**Exercise instructions:**
Using the data that follows, say how many lines contain the word "your", giving the number by itself.

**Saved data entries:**
-- -- --

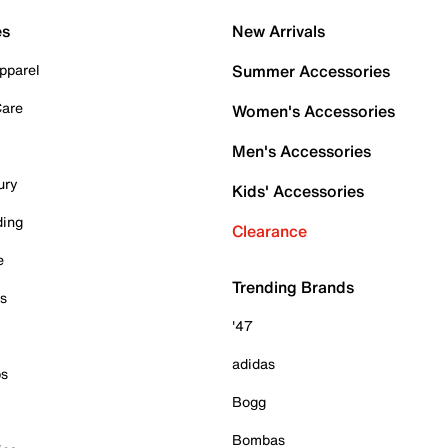
es
New Arrivals
pparel
Summer Accessories
Care
Women's Accessories
Men's Accessories
ury
Kids' Accessories
ding
Clearance
e
Trending Brands
es
'47
adidas
ps
Bogg
Bombas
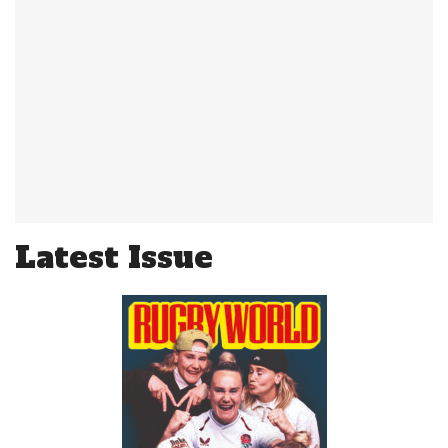
Latest Issue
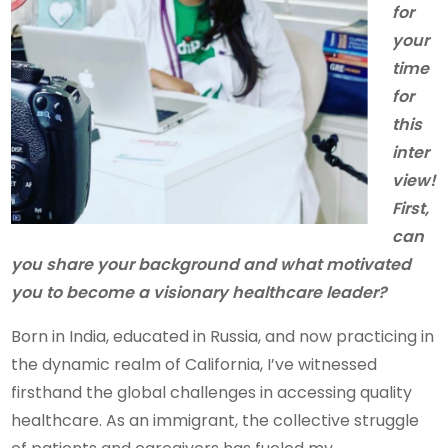
for
your
time
for
this
inter
view!
First,
can
you share your background and what motivated
you to become a visionary healthcare leader?
Born in India, educated in Russia, and now practicing in
the dynamic realm of California, I’ve witnessed
firsthand the global challenges in accessing quality
healthcare. As an immigrant, the collective struggle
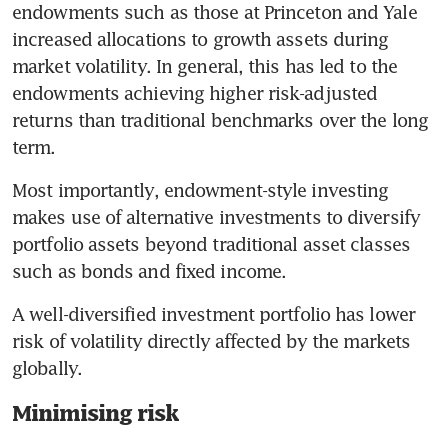
endowments such as those at Princeton and Yale 
increased allocations to growth assets during 
market volatility. In general, this has led to the 
endowments achieving higher risk-adjusted 
returns than traditional benchmarks over the long 
term. 
Most importantly, endowment-style investing 
makes use of alternative investments to diversify 
portfolio assets beyond traditional asset classes 
such as bonds and fixed income. 
A well-diversified investment portfolio has lower 
risk of volatility directly affected by the markets 
globally. 
Minimising risk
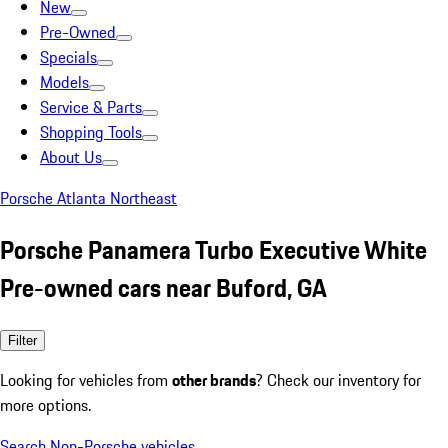
New
Pre-Owned
Specials
Models
Service & Parts
Shopping Tools
About Us
Porsche Atlanta Northeast
Porsche Panamera Turbo Executive White
Pre-owned cars near Buford, GA
Filter
Looking for vehicles from
other brands
? Check our inventory for
more options.
Search Non-Porsche vehicles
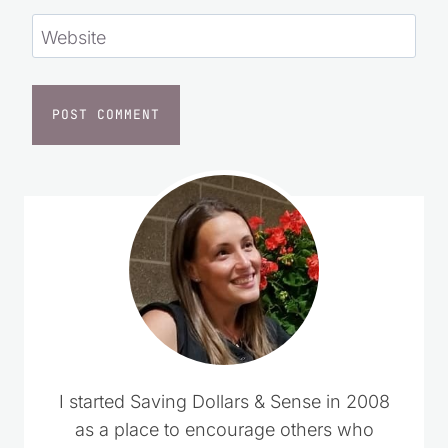
Website
I started Saving Dollars & Sense in 2008
as a place to encourage others who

-- -- --

**Answer section:**
2